▶ Problem statement
Nothing but the pictures should go missing; return all the entries below exactly.

##### Records for this task #####

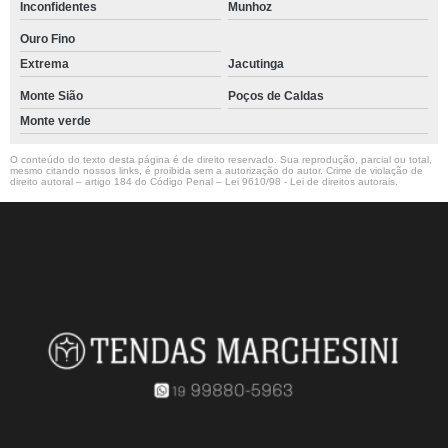
Inconfidentes
Munhoz
Ouro Fino
Extrema
Jacutinga
Monte Sião
Poços de Caldas
Monte verde
O conteúdo do texto desta página é de direito reservado. Sua reprodução, parcial ou total,
mesmo citando nossos links, é proibida sem a autorização do autor. Crime de violação de
direito autoral – artigo 184 do Código Penal –
Lei 9610/98 - Lei de direitos autorais
.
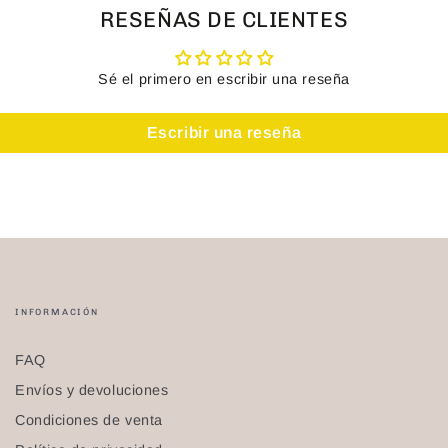
RESEÑAS DE CLIENTES
Sé el primero en escribir una reseña
Escribir una reseña
INFORMACIÓN
FAQ
Envíos y devoluciones
Condiciones de venta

#####

▶ Finished exercise
Inconfidentes
Munhoz
Ouro Fino
Extrema
Jacutinga
Monte Sião
Poços de Caldas
Monte verde
O conteúdo do texto desta página é de direito reservado. Sua reprodução, parcial ou total,
mesmo citando nossos links, é proibida sem a autorização do autor. Crime de violação de
direito autoral – artigo 184 do Código Penal –
Lei 9610/98 - Lei de direitos autorais
.
RESEÑAS DE CLIENTES
Sé el primero en escribir una reseña
Escribir una reseña
INFORMACIÓN
FAQ
Envíos y devoluciones
Condiciones de venta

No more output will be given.